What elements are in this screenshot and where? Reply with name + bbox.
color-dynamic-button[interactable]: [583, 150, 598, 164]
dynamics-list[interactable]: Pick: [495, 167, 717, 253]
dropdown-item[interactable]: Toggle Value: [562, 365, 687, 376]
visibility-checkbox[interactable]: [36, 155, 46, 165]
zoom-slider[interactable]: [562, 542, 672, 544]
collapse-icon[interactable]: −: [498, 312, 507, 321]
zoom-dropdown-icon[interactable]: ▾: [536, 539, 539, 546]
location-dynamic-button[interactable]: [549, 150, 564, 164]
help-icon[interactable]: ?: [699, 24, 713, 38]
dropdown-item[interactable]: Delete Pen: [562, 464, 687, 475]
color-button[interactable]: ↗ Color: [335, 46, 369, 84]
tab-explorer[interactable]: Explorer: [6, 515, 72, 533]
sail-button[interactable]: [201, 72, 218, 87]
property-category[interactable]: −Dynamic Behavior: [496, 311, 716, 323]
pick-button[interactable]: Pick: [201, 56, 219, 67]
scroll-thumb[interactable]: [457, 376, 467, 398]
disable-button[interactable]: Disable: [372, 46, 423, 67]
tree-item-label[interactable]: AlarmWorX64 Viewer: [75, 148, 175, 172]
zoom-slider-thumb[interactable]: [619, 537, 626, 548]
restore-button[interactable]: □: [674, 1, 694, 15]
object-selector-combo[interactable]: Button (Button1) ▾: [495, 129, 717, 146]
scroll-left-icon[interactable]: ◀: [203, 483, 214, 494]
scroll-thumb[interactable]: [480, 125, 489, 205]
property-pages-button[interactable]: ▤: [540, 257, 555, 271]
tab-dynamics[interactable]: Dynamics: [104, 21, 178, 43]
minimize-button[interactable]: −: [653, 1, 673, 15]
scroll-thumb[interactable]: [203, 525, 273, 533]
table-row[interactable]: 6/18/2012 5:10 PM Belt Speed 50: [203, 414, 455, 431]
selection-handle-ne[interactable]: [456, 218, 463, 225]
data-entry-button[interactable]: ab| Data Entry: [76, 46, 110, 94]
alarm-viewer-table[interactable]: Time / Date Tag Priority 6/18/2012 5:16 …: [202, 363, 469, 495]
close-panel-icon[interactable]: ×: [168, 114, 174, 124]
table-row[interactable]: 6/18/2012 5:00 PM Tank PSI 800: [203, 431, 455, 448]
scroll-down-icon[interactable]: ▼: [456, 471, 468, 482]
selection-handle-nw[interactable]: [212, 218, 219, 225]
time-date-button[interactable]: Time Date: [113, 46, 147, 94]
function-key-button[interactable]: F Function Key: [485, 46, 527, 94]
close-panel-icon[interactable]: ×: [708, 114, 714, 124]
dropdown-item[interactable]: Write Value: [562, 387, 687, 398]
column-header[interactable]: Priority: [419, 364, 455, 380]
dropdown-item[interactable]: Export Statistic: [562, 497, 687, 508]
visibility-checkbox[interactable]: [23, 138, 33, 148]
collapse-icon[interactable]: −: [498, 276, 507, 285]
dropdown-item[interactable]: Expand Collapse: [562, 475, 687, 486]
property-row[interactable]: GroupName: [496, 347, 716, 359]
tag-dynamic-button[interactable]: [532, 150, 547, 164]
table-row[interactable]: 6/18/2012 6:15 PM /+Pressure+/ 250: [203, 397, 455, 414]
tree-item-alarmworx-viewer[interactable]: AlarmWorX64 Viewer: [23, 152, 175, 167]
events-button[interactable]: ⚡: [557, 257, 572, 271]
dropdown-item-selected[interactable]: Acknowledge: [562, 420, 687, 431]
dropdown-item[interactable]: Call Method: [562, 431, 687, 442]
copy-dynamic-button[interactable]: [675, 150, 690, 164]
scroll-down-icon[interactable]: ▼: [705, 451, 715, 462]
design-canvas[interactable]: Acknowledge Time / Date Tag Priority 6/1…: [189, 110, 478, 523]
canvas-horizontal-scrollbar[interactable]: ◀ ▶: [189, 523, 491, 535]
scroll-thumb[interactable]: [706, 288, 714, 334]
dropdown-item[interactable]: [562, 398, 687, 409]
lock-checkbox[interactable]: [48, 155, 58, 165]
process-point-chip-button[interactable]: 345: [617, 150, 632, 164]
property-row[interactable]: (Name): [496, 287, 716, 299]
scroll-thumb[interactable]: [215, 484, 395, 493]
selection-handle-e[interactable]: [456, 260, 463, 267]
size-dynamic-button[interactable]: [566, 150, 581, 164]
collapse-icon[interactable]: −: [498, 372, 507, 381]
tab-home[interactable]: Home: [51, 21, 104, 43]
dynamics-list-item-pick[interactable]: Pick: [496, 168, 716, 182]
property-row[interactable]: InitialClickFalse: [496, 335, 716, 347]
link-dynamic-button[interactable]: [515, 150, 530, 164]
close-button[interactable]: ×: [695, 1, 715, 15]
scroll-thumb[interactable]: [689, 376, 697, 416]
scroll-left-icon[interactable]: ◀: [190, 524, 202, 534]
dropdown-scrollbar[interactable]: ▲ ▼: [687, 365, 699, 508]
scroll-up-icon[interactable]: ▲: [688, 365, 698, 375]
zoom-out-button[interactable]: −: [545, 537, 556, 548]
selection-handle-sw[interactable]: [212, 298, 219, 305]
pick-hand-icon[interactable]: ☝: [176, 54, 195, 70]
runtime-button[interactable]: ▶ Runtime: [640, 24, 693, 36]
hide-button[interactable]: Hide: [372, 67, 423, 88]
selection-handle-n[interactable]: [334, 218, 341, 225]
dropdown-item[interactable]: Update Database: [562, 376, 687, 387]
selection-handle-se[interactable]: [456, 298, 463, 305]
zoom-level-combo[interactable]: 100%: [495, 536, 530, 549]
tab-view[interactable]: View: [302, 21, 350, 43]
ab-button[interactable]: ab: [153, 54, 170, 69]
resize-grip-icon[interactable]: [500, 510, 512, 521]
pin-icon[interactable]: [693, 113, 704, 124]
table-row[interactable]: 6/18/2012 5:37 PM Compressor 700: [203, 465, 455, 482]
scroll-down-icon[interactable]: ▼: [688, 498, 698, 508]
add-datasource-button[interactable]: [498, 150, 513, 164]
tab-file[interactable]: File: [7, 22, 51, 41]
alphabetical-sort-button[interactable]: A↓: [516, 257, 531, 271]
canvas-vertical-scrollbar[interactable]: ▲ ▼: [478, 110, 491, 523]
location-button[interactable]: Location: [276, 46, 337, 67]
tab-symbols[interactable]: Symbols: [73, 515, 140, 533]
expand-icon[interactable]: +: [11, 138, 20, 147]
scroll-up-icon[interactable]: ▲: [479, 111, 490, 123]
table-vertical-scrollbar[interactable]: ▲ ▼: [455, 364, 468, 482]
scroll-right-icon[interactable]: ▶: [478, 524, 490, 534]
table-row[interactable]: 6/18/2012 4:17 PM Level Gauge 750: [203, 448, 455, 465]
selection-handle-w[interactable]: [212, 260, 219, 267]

#### Work to be completed:
Every record shown above should be written out again exactly.

#### Expected answer:
What elements are in this screenshot and where? Reply with name + bbox.
color-dynamic-button[interactable]: [583, 150, 598, 164]
dynamics-list[interactable]: Pick: [495, 167, 717, 253]
dropdown-item[interactable]: Toggle Value: [562, 365, 687, 376]
visibility-checkbox[interactable]: [36, 155, 46, 165]
zoom-slider[interactable]: [562, 542, 672, 544]
collapse-icon[interactable]: −: [498, 312, 507, 321]
zoom-dropdown-icon[interactable]: ▾: [536, 539, 539, 546]
location-dynamic-button[interactable]: [549, 150, 564, 164]
help-icon[interactable]: ?: [699, 24, 713, 38]
dropdown-item[interactable]: Delete Pen: [562, 464, 687, 475]
color-button[interactable]: ↗ Color: [335, 46, 369, 84]
tab-explorer[interactable]: Explorer: [6, 515, 72, 533]
sail-button[interactable]: [201, 72, 218, 87]
property-category[interactable]: −Dynamic Behavior: [496, 311, 716, 323]
pick-button[interactable]: Pick: [201, 56, 219, 67]
scroll-thumb[interactable]: [457, 376, 467, 398]
disable-button[interactable]: Disable: [372, 46, 423, 67]
tree-item-label[interactable]: AlarmWorX64 Viewer: [75, 148, 175, 172]
zoom-slider-thumb[interactable]: [619, 537, 626, 548]
restore-button[interactable]: □: [674, 1, 694, 15]
object-selector-combo[interactable]: Button (Button1) ▾: [495, 129, 717, 146]
scroll-left-icon[interactable]: ◀: [203, 483, 214, 494]
scroll-thumb[interactable]: [480, 125, 489, 205]
property-pages-button[interactable]: ▤: [540, 257, 555, 271]
tab-dynamics[interactable]: Dynamics: [104, 21, 178, 43]
minimize-button[interactable]: −: [653, 1, 673, 15]
scroll-thumb[interactable]: [203, 525, 273, 533]
table-row[interactable]: 6/18/2012 5:10 PM Belt Speed 50: [203, 414, 455, 431]
selection-handle-ne[interactable]: [456, 218, 463, 225]
data-entry-button[interactable]: ab| Data Entry: [76, 46, 110, 94]
alarm-viewer-table[interactable]: Time / Date Tag Priority 6/18/2012 5:16 …: [202, 363, 469, 495]
close-panel-icon[interactable]: ×: [168, 114, 174, 124]
table-row[interactable]: 6/18/2012 5:00 PM Tank PSI 800: [203, 431, 455, 448]
scroll-down-icon[interactable]: ▼: [456, 471, 468, 482]
selection-handle-nw[interactable]: [212, 218, 219, 225]
time-date-button[interactable]: Time Date: [113, 46, 147, 94]
function-key-button[interactable]: F Function Key: [485, 46, 527, 94]
close-panel-icon[interactable]: ×: [708, 114, 714, 124]
dropdown-item[interactable]: Write Value: [562, 387, 687, 398]
column-header[interactable]: Priority: [419, 364, 455, 380]
dropdown-item[interactable]: Export Statistic: [562, 497, 687, 508]
visibility-checkbox[interactable]: [23, 138, 33, 148]
collapse-icon[interactable]: −: [498, 276, 507, 285]
dropdown-item[interactable]: Expand Collapse: [562, 475, 687, 486]
property-row[interactable]: GroupName: [496, 347, 716, 359]
tag-dynamic-button[interactable]: [532, 150, 547, 164]
table-row[interactable]: 6/18/2012 6:15 PM /+Pressure+/ 250: [203, 397, 455, 414]
tree-item-alarmworx-viewer[interactable]: AlarmWorX64 Viewer: [23, 152, 175, 167]
events-button[interactable]: ⚡: [557, 257, 572, 271]
dropdown-item-selected[interactable]: Acknowledge: [562, 420, 687, 431]
dropdown-item[interactable]: Call Method: [562, 431, 687, 442]
copy-dynamic-button[interactable]: [675, 150, 690, 164]
scroll-down-icon[interactable]: ▼: [705, 451, 715, 462]
design-canvas[interactable]: Acknowledge Time / Date Tag Priority 6/1…: [189, 110, 478, 523]
canvas-horizontal-scrollbar[interactable]: ◀ ▶: [189, 523, 491, 535]
scroll-thumb[interactable]: [706, 288, 714, 334]
dropdown-item[interactable]: [562, 398, 687, 409]
lock-checkbox[interactable]: [48, 155, 58, 165]
process-point-chip-button[interactable]: 345: [617, 150, 632, 164]
property-row[interactable]: (Name): [496, 287, 716, 299]
scroll-thumb[interactable]: [215, 484, 395, 493]
selection-handle-e[interactable]: [456, 260, 463, 267]
size-dynamic-button[interactable]: [566, 150, 581, 164]
collapse-icon[interactable]: −: [498, 372, 507, 381]
tab-home[interactable]: Home: [51, 21, 104, 43]
dynamics-list-item-pick[interactable]: Pick: [496, 168, 716, 182]
property-row[interactable]: InitialClickFalse: [496, 335, 716, 347]
link-dynamic-button[interactable]: [515, 150, 530, 164]
close-button[interactable]: ×: [695, 1, 715, 15]
scroll-thumb[interactable]: [689, 376, 697, 416]
scroll-left-icon[interactable]: ◀: [190, 524, 202, 534]
dropdown-scrollbar[interactable]: ▲ ▼: [687, 365, 699, 508]
scroll-up-icon[interactable]: ▲: [688, 365, 698, 375]
zoom-out-button[interactable]: −: [545, 537, 556, 548]
selection-handle-sw[interactable]: [212, 298, 219, 305]
pick-hand-icon[interactable]: ☝: [176, 54, 195, 70]
runtime-button[interactable]: ▶ Runtime: [640, 24, 693, 36]
hide-button[interactable]: Hide: [372, 67, 423, 88]
selection-handle-n[interactable]: [334, 218, 341, 225]
dropdown-item[interactable]: Update Database: [562, 376, 687, 387]
selection-handle-se[interactable]: [456, 298, 463, 305]
zoom-level-combo[interactable]: 100%: [495, 536, 530, 549]
tab-view[interactable]: View: [302, 21, 350, 43]
ab-button[interactable]: ab: [153, 54, 170, 69]
resize-grip-icon[interactable]: [500, 510, 512, 521]
pin-icon[interactable]: [693, 113, 704, 124]
table-row[interactable]: 6/18/2012 5:37 PM Compressor 700: [203, 465, 455, 482]
scroll-down-icon[interactable]: ▼: [688, 498, 698, 508]
add-datasource-button[interactable]: [498, 150, 513, 164]
tab-file[interactable]: File: [7, 22, 51, 41]
alphabetical-sort-button[interactable]: A↓: [516, 257, 531, 271]
canvas-vertical-scrollbar[interactable]: ▲ ▼: [478, 110, 491, 523]
location-button[interactable]: Location: [276, 46, 337, 67]
tab-symbols[interactable]: Symbols: [73, 515, 140, 533]
expand-icon[interactable]: +: [11, 138, 20, 147]
scroll-up-icon[interactable]: ▲: [479, 111, 490, 123]
table-vertical-scrollbar[interactable]: ▲ ▼: [455, 364, 468, 482]
scroll-right-icon[interactable]: ▶: [478, 524, 490, 534]
table-row[interactable]: 6/18/2012 4:17 PM Level Gauge 750: [203, 448, 455, 465]
selection-handle-w[interactable]: [212, 260, 219, 267]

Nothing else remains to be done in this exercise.